Europe Gains, DAX recedes
The DAX was alone across major indices overnight -128.62, led down largely by the volatility in VW while the rest of Europe saw gains led largely by financials. Additionally, it would appear that the FTSE is looking across the pond for a rate cut, after posting modest gains (5.1%).
Nikkei goes activist
The Nikkei rose 7.7% overnight on rumors that BOJ would be posting a rate cut at Friday's meeting. Gains are of course welcome in the Nikkei, which after a rough month of trading somewhat resembles a hooker trapped in a snow storm.
Porsche to sell part of VW
Porsche reports that it will "sell 5 per cent of VW to try to avoid "further market distortions" that had threatened the survival of some hedge funds." It appears that the Frankfurt exchange will be adjusting the weighed value of VW from 27% to 10% to limit future exposure/volatility.
Wall St Leaders Say New, Not More, Regulation Needed
Adventures in patently obvious statements:
"One thing is clear within firms and externally: no one knew just how leveraged these firms were," Mr. Pitt said, observing that chief executives announced write-downs within weeks of denying they had an exposure problem.
US Futures down
After yesterday's rise, the second biggest in DJI history, it looks like we could be off to a slow start this morning. We've got earning reports from a slew of food and household staples manufactures, not to mention the Wachovia wunderkind, Prudential.
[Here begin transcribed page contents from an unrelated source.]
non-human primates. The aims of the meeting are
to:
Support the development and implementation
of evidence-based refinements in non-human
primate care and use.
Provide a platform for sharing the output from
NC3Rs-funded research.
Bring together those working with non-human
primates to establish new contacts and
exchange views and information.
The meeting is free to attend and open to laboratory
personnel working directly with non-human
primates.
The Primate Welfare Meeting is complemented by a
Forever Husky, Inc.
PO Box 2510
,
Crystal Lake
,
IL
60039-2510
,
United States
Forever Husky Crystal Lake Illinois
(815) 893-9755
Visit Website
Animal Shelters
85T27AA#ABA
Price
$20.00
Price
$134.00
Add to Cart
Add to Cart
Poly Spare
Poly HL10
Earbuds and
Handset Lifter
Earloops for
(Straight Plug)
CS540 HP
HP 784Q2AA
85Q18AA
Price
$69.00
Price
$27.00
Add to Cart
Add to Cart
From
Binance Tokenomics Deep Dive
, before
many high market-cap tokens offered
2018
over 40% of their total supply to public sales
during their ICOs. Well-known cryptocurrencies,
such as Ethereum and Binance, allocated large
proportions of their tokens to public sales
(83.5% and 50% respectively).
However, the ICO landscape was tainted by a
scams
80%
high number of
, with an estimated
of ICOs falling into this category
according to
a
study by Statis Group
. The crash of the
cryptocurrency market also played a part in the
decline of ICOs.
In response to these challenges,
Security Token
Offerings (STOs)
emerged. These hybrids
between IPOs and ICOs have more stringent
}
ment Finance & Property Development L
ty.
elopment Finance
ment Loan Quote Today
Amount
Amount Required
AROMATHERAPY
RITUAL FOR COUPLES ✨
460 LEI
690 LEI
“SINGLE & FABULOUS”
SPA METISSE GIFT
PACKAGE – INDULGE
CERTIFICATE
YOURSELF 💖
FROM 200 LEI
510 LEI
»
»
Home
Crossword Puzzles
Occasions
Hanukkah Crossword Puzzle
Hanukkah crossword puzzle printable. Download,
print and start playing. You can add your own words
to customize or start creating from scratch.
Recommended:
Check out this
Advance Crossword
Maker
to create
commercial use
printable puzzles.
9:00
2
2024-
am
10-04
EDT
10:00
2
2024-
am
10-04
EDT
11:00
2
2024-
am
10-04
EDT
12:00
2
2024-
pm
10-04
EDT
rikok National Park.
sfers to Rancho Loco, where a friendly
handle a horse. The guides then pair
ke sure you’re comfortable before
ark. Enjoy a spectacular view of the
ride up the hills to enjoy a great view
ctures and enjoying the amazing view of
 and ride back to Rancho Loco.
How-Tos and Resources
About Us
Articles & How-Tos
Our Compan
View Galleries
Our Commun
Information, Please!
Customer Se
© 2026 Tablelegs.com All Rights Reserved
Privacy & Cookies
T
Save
Other highlights of the day include: the possible Federal Reserves rate cute, durable goods numbers for September are down 1.2%, and The Mortgage Bankers Association is going to release their data on lending figures.
FT has an article by George Soros that addresses such scintillating topics as the asymmetric effects of the current credit crunch, and possible IMF resolve to help periphery countries through the turmoil.